In this latter part of the novel a lot of the communication between Paul and Elinor consists of reproductions of their letters to each other. In one of these Elinor notes that the women in her circle keep quiet when men talk about the war (although they’ve not been in it) and compares that to the Iliad, where the girls whom Agamemnon and Achilles quarrel over “say nothing, not a word,” adding, “I don’t suppose men ever hear that silence.” This is a thought Barker would develop in her later Women of Troy books.

Barker’s writing is smooth, almost imperceptible. Accomplished as always.

Pedant’s corner:- Elinor’s hair style is inconsistently described as cropped, bell shaped, or tied back with a ribbon. The knee wound Paul sustains in a bombardment is also seemingly forgotten at times in later passages.

Hex by Jenni Fagan

Polygon, 2022, 112 p

On a cold December night in Edinburgh in 1591 Geillis Duncan awaits execution in the morning for the crime of witchcraft. She is visited in spirit by Iris, a woman from our own time, who calls herself a time traveller and a modern-day witch.
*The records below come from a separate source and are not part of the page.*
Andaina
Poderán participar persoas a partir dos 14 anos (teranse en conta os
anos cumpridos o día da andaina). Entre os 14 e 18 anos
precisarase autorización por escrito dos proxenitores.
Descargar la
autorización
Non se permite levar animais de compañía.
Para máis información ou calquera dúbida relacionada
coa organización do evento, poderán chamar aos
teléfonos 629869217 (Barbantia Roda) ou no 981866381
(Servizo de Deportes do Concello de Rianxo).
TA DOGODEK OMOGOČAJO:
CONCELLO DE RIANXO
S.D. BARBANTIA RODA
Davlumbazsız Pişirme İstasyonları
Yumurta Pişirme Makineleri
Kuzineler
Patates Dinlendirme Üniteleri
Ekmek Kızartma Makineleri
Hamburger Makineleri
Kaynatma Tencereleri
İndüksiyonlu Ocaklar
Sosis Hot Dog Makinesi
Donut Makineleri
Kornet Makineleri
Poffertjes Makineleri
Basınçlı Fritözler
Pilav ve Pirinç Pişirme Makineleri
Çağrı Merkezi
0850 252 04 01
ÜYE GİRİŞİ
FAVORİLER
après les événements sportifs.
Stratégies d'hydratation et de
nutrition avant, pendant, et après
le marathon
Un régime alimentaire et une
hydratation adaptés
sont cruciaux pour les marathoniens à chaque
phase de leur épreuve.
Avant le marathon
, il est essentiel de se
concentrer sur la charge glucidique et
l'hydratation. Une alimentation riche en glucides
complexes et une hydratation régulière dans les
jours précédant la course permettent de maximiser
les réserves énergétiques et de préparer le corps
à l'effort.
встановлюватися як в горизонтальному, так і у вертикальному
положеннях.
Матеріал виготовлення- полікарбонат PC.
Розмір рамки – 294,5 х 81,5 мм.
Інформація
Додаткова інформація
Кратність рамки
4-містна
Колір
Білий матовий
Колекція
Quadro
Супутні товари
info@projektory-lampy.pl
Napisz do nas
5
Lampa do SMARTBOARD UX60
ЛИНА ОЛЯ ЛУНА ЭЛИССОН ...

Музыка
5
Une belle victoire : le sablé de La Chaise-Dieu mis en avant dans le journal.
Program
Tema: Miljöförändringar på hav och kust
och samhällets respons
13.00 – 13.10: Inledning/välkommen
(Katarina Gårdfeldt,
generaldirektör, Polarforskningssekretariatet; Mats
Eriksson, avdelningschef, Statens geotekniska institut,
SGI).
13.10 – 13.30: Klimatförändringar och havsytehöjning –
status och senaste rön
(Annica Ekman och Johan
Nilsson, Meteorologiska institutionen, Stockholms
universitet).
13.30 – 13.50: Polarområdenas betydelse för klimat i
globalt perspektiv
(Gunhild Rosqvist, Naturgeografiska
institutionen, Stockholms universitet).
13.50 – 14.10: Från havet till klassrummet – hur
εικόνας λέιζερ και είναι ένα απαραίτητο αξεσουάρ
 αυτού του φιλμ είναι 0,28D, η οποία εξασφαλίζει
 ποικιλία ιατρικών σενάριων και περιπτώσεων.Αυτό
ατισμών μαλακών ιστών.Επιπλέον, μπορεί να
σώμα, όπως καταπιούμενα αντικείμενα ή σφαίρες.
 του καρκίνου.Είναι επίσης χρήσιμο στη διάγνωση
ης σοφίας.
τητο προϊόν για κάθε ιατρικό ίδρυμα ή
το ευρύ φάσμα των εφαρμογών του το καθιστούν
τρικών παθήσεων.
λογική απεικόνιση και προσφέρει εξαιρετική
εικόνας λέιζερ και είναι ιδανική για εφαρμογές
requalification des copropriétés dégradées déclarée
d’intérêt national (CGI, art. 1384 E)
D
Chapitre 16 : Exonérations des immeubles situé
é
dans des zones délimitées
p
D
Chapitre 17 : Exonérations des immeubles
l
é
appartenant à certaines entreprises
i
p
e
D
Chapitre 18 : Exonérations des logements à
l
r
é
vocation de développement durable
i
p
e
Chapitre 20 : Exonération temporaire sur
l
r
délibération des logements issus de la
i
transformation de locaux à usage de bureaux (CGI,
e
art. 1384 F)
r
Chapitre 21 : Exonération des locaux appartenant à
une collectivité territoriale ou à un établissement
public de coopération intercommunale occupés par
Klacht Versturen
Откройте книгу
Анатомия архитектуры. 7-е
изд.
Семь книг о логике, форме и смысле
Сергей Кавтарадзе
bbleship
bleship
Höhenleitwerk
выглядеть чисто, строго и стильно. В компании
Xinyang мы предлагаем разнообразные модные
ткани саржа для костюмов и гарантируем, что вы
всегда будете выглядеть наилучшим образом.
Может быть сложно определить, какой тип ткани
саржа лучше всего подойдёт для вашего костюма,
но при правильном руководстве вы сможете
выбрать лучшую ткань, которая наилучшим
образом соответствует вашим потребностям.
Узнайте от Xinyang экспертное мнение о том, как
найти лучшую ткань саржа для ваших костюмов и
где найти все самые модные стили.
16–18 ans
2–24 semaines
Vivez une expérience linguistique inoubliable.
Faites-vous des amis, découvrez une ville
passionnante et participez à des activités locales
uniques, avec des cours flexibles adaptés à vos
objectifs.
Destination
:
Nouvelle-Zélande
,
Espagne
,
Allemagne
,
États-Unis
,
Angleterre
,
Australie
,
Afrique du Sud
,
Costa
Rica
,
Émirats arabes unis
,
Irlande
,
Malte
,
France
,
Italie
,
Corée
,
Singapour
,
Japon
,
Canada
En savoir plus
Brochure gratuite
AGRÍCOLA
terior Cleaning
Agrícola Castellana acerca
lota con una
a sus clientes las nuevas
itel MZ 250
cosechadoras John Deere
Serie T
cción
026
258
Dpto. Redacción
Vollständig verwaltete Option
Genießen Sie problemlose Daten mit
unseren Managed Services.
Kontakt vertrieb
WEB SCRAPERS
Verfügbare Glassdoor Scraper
Historically 1591 was the height of the hysteria against witches encapsulated by James VI’s Daemonologie and Geillis Duncan was one of the victims of the North Berwick witch trials.

The scenario gives Fagan the platform to outline the misogyny behind the witch hunts and its prevalence today.

In the conversations between Geillis and Iris the question arises, “How does he” (the King) “fight the Devil?” The answer? “Via teenage girls. Doesn’t everyone?” The rationale back then being, “We go after the Devil via womb-bearers – they are weak for him.” So the targets were women. Women who were alone, or tall, or ugly, or smart; women who inherited, sassy women, women who were healers. If a woman doesn’t exalt men always she is a threat, “a Demon whore, a witch.”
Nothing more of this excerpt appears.